Total ventricular expansion over 1 year
To assess potential differences in ventricular expansion over the 1-year interval, an additional model was comprised that included the same family and participant random effects as above and the following fixed effects: visit, years to symptom onset (linear and quadratic terms), GS, and an interaction between visit and GS. Significant visit by GS interaction was followed up by simple effects estimation. There was a significant time by GS interaction (p = 0.03); however, follow-up tests did not reach significance (all ps > 0.18). Annual rates of change of total ventricular volume are presented in table e-7 (doi.org/10.5061/dryad.1qj7630), as a function of GS and years to expected symptom onset.
Mutation type
Given previously reported differences in atrophy patterns across the different genotypes, we conducted an exploratory analysis to assess potential differences in total ventricular volume and in the laterality index between the genotypes. Specifically, utilizing the final models from previous analysis (with the extreme case and 2 influential cases), we included genotype (C9orf72, PGRN, MAPT) and the interaction between genotype and GS as fixed effects in the model. There was no significant interaction between genotype and GS (p = 0.10). There was no significant interaction between GS and genotype for the laterality index (p = 0.63).
Discussion
In this multicenter cohort of individuals from families with genetic FTD, we found that ventricular volume enlargement is detectable in the presymptomatic period, on average 4 years prior to the anticipated onset of symptoms. We also provide the first estimates of annualized rates of ventricular expansion in presymptomatic gene carriers compared to biologically related noncarriers.
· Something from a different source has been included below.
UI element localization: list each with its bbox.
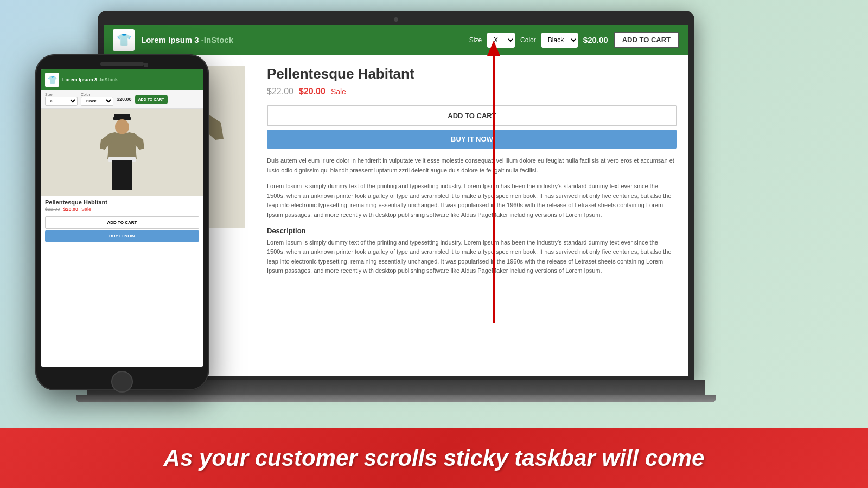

We also examined ventricular volume changes across the presymptomatic and prodromal to symptomatic stages of the disease, which offers a unique opportunity to explore ventricular volume changes throughout the disease continuum. This method has also been employed by other studies3 delineating cross-sectional gray matter volumes in a genetic cohort. When all mutation carriers (symptomatic and presymptomatic) were included in the model, ventricular volume changes emerged 12 years prior to symptom onset. This is in contrast to the model including only presymptomatic participants. Importantly, the presymptomatic model allows the examination of subtle changes that emerge a few years prior to disease symptom onset, unbiased by the increased rate of change that may occur during the symptomatic period. Thus, the different model estimates and the earlier detection of ventricular volume changes in the combined model of symptomatic patients with the presymptomatic individuals likely reflects the increased the rate of change of ventricular volume as the disease progresses. We suggest that the presymptomatic carrier vs noncarrier model identifying measurable differences 4 years prior to anticipated disease symptom onset offers the more accurate depiction of ventricular volume changes throughout the presymptomatic period.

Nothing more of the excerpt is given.